Problem description – From the line below that contains "Insertable Depth (Hole): 90mm" to the line that contains "made in China", repeat every line exactly, both ends included, and nothing else.

Source data –

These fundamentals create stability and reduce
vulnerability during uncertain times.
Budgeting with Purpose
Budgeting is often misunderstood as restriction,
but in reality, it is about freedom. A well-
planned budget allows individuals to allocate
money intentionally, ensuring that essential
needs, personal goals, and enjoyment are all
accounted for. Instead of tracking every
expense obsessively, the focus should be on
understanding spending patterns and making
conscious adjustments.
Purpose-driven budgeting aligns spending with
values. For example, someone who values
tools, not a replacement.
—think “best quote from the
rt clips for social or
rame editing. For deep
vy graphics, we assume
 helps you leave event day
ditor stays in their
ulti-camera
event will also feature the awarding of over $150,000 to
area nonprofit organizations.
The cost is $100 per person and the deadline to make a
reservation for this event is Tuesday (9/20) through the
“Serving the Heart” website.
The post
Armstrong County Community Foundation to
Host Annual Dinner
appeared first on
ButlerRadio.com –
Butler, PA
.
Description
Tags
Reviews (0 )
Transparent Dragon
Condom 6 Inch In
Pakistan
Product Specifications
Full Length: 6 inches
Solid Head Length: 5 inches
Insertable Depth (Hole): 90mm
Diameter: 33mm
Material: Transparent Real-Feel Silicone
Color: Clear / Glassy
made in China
--
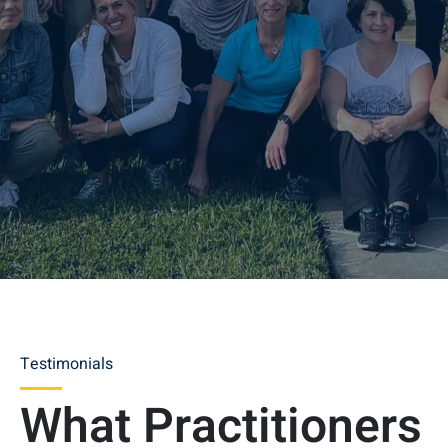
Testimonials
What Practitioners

Problem solution –
Insertable Depth (Hole): 90mm
Diameter: 33mm
Material: Transparent Real-Feel Silicone
Color: Clear / Glassy
made in China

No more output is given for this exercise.